==== DATASET RECORDS ====
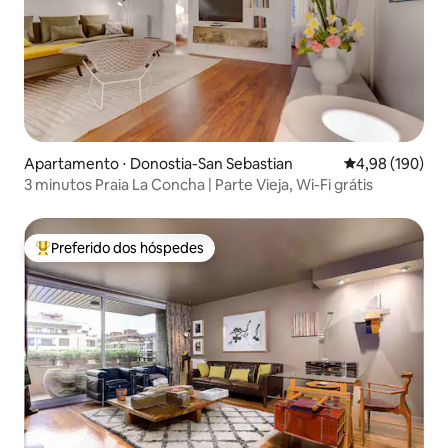
Apartamento ⋅ Donostia-San Sebastian
4,98 de uma av
4,98 (190)
3 minutos Praia La Concha | Parte Vieja, Wi-Fi grátis
Preferido dos hóspedes
Entre os melhores preferidos dos hóspedes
====
_PROBLEM REQUIREMENTS:_ The word "hóspedes": say how many lines of the records hold it, and give nothing but the number.

_WRITTEN REPLY:_ 2